Ello exige volver a la idea matriz que recorre a los y las especialistas del área: un patrón de desarrollo que, en las actuales circunstancias, asegure prosperidad económica, equidad social y sustentabilidad ecológica. Y el elemento clave es un modelo que se asiente en investigación e innovación en ciencia y tecnología (CyT).
El potencial transformador de la CyT no remite solo al crecimiento y a la productividad, sino que está ligado a la transición hacia una estructura ambientalmente más limpia y, asimismo, a políticas específicas respecto a la igualdad de género.
Un patrón de desarrollo con acento en la ciencia y la tecnología implica recuperar aquello que resumieron en un texto de 1968 Jorge Sábato y Natalio Botana: un triángulo interconectando el Estado, la comunidad científica y la industria. Sábato profundizó el argumento subrayando que la superación de la dependencia descansaba, en gran medida, en la autonomía tecnológica.
Ello significaba diseñar, coordinar y ejecutar una estrategia en la que el rol del Estado es deliberadamente central y la vinculación con la infraestructura científico-tecnológica y el sector productivo es vital.
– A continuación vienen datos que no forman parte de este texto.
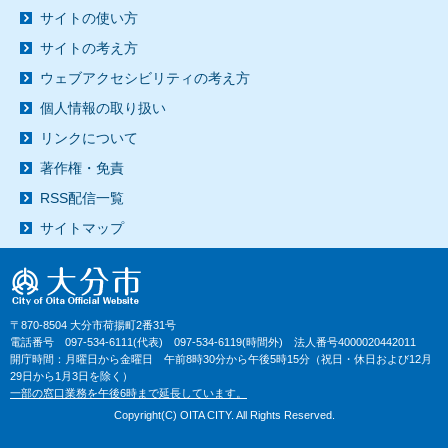
サイトの使い方
サイトの考え方
ウェブアクセシビリティの考え方
個人情報の取り扱い
リンクについて
著作権・免責
RSS配信一覧
サイトマップ
〒870-8504 大分市荷揚町2番31号
電話番号 097-534-6111(代表) 097-534-6119(時間外) 法人番号4000020442011
開庁時間：月曜日から金曜日 午前8時30分から午後5時15分（祝日・休日および12月
29日から1月3日を除く）
一部の窓口業務を午後6時まで延長しています。
Copyright(C) OITA CITY. All Rights Reserved.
Gobierno, universidad y empresa articulados implica un proyecto integral.
¿Es posible identificar en la Argentina un conjunto de actores públicos y privados que se comprometa en una iniciativa de largo plazo que actualice aquel esquema que ha distinguido el auge paulatino de las grandes y medianas potencias? ¿Persiste un impulso autonomista que pueda conducir políticamente esa iniciativa?
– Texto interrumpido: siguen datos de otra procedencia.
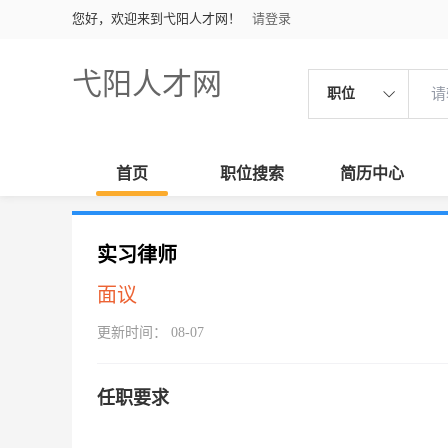
您好，欢迎来到弋阳人才网！
请登录
弋阳人才网
职位
首页
职位搜索
简历中心
实习律师
面议
更新时间： 08-07
任职要求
Una mirada de mediano plazo nos revela la envergadura del reto. Según el Banco Mundial, en 1996 la Investigación y Desarrollo (IyD) en Ciencia y Tecnología en la Argentina equivalía al 0.419% del PIB, en 2002 cayó a 0.389%; en 2012 fue 0.635% y en 2018 bajó al 0.494.
De acuerdo con el presupuesto nacional en 2019 ese porcentaje fue del 0.23%; incrementándose a 0.25% en 2020. La ley de 2021 de Financiamiento del Sistema Nacional de Ciencia, Tecnología e Innovación prevé alcanzar el 1% del PIB en 2032.
En el índice Global de Innovación de 2021 que publicó la Organización Mundial de Propiedad Intelectual la Argentina se ubicó en el puesto 73. Entre los 100 principales clusters mundiales en CyT no está Argentina, pero si Brasil. Según el informe de UNESCO de 2021 sobre ciencia, en la Argentina los fondos para IyD provienen esencialmente del Estado; en Brasil el compromiso del sector privado es mayor.
En síntesis, nuestras crisis recurrentes y su efecto en el desfinanciamiento y la discontinuidad en el área de CyT, la escasa contribución del sector privado en materia de IyD y la retirada de la burguesía nacional, entre otros, han debilitado aquel triángulo virtuoso.
Si no se establecen las bases y los acuerdos para un relanzamiento de la ciencia y la tecnología el “proyecto autonomizante” argentino se asentará más en el relato que en la realidad. En el cuadro internacional presente y futuro los países que carezcan de autonomía tecnológica serán apenas espectadores de la política mundial.
Juan Gabriel Tokatlian es profesor de Relaciones Internacionales. Vicerrector de la Universidad Torcuato Di Tella.